→ What you should do: Once the line holding "Free Gap Analysis (351, 20)" is found in the entries below, transcribe exactly every line up to and including the one holding "Resources • (85, 662)", but leave out the pictures.

(Screenshot grounding data)
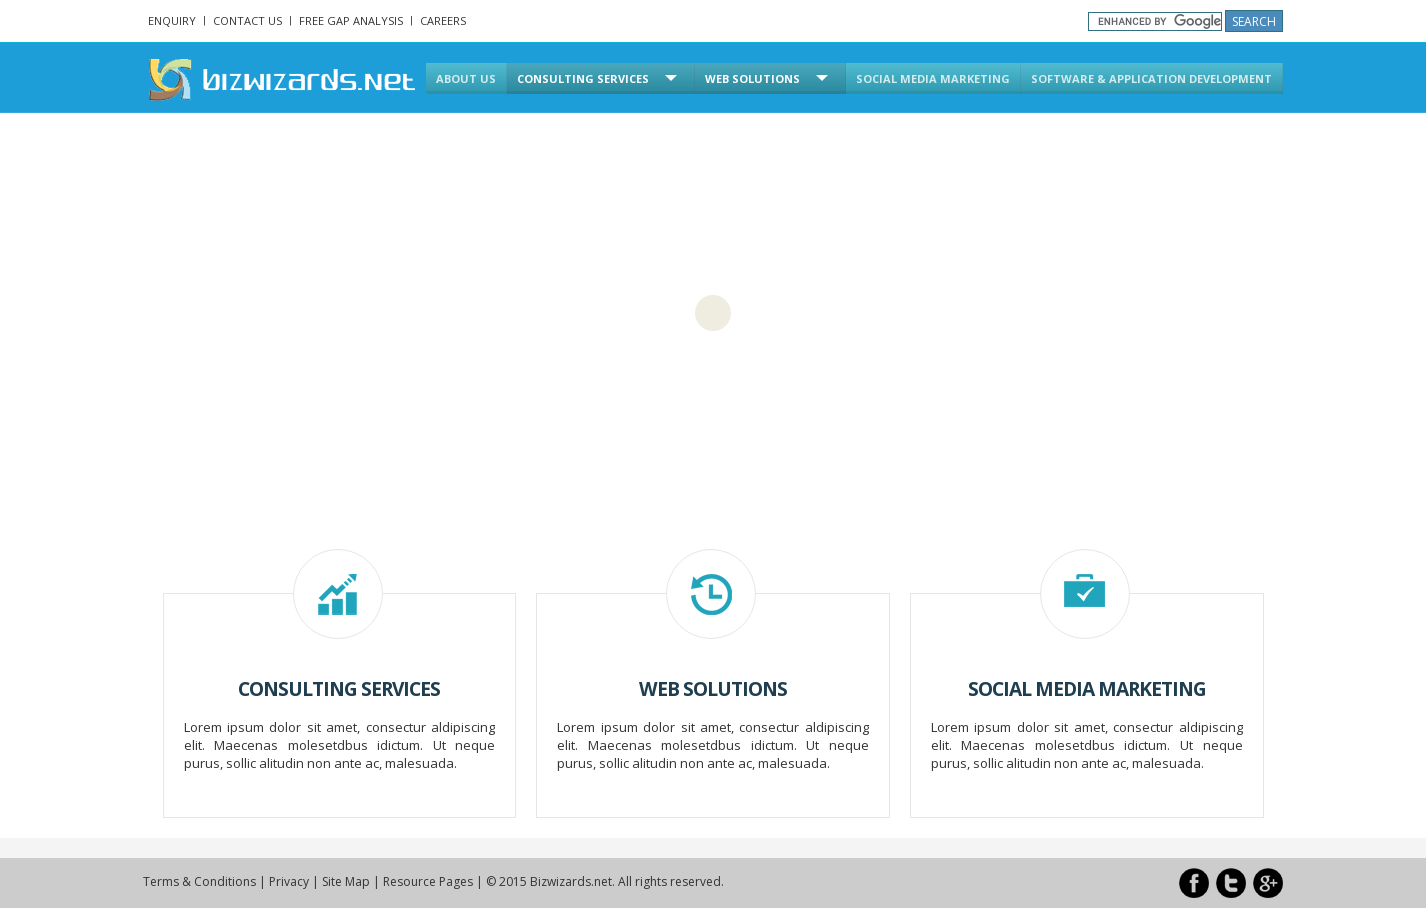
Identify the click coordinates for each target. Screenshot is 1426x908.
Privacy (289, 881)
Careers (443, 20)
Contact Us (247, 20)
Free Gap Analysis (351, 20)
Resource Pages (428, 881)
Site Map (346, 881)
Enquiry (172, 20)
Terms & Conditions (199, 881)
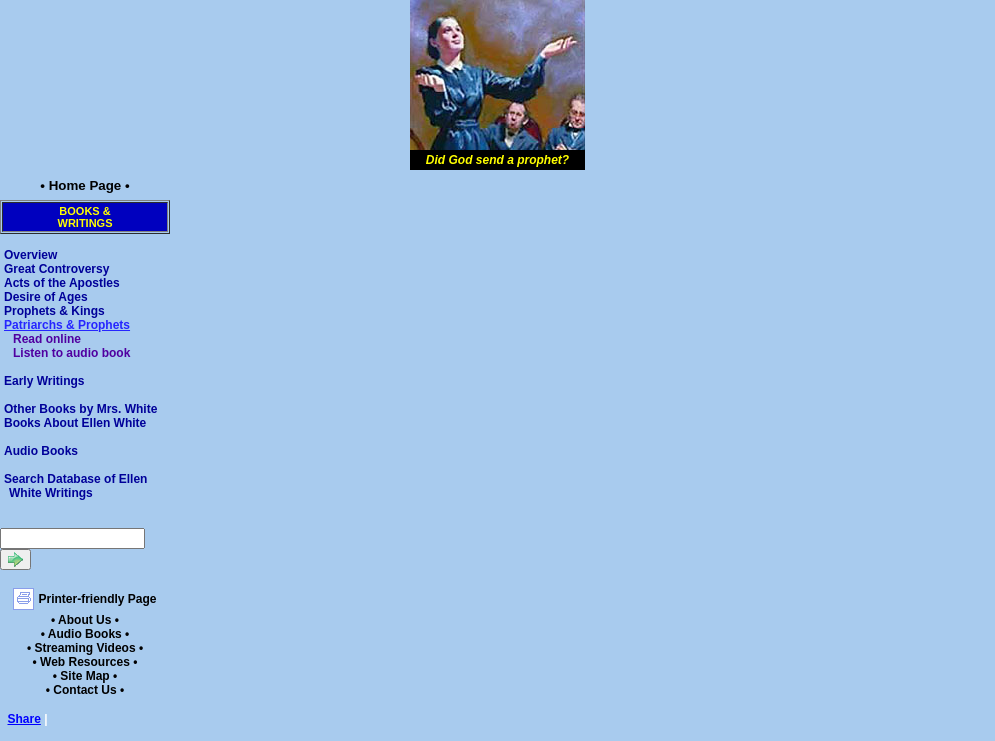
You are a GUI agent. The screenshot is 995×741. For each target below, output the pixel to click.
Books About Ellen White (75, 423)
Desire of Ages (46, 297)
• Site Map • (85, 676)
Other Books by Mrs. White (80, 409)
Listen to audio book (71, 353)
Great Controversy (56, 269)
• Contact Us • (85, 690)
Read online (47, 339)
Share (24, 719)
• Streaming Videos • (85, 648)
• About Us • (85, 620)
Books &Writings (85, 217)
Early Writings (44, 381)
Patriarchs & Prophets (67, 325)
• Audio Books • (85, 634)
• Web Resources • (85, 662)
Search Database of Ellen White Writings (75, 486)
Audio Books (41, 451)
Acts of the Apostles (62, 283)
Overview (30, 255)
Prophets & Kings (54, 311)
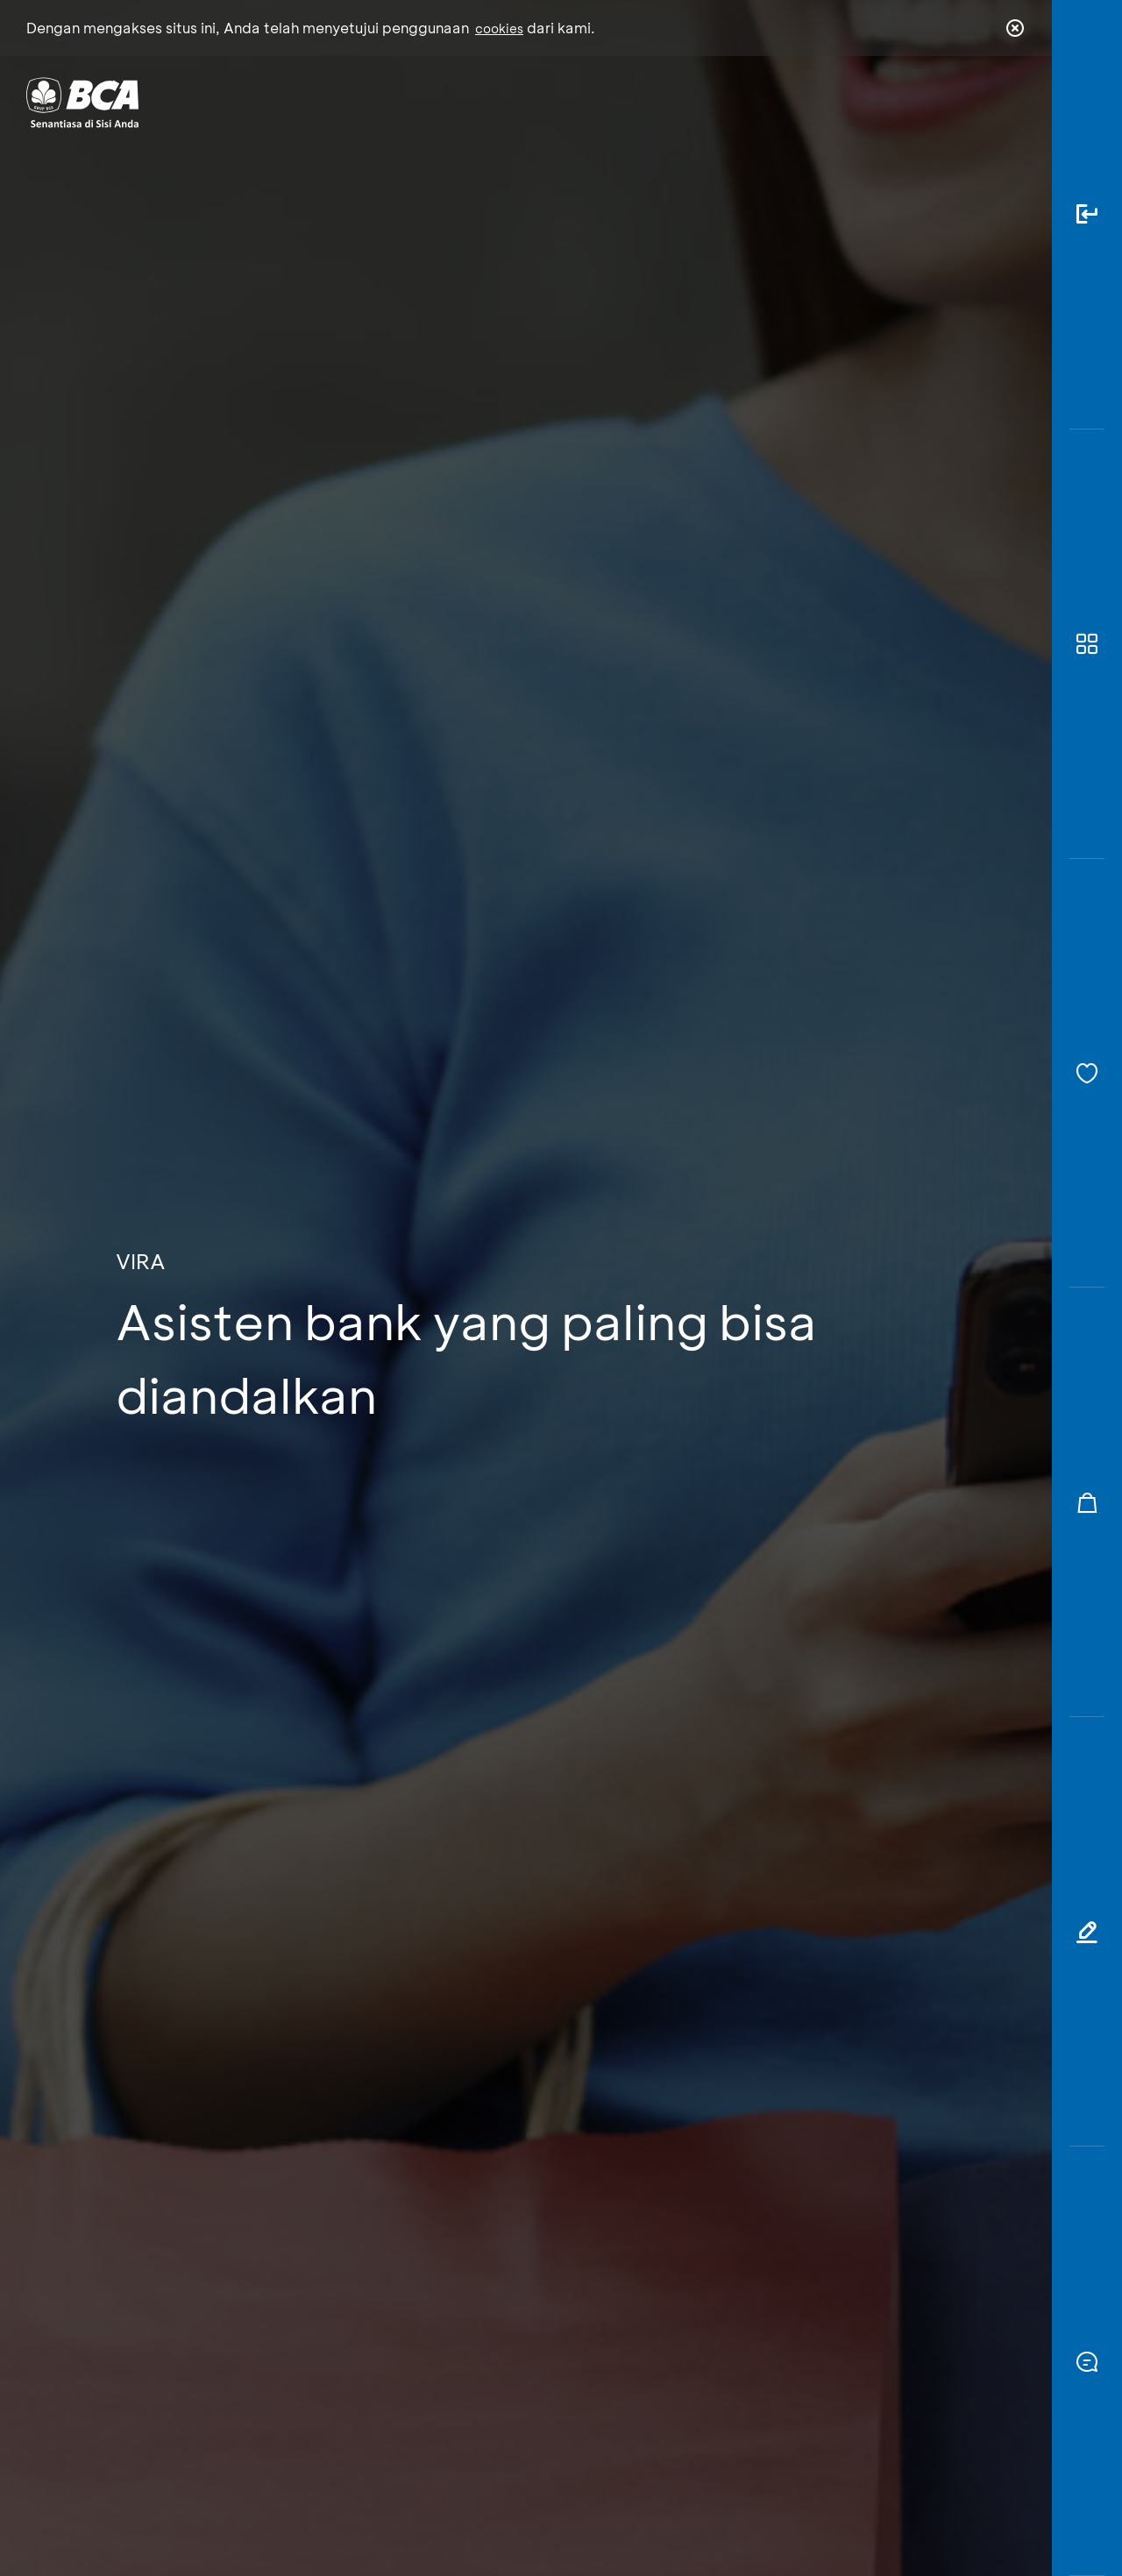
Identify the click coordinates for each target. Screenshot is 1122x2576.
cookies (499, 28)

→ Solution to this task:
Free Gap Analysis (351, 20)
Resource Pages (428, 881)
Site Map (346, 881)
Enquiry (172, 20)
Terms & Conditions (199, 881)
You are a GUI agent. The screenshot is 995×741. For each target below, output the pixel to click.
Books About Ellen White (75, 423)
Desire of Ages (46, 297)
• Site Map • (85, 676)
Other Books by Mrs. White (80, 409)
Listen to audio book (71, 353)
Great Controversy (56, 269)
• Contact Us • (85, 690)
Read online (47, 339)
Share (24, 719)
• Streaming Videos • (85, 648)
• About Us • (85, 620)
Books &Writings (85, 217)
Early Writings (44, 381)
Patriarchs & Prophets (67, 325)
• Audio Books • (85, 634)
• Web Resources • (85, 662)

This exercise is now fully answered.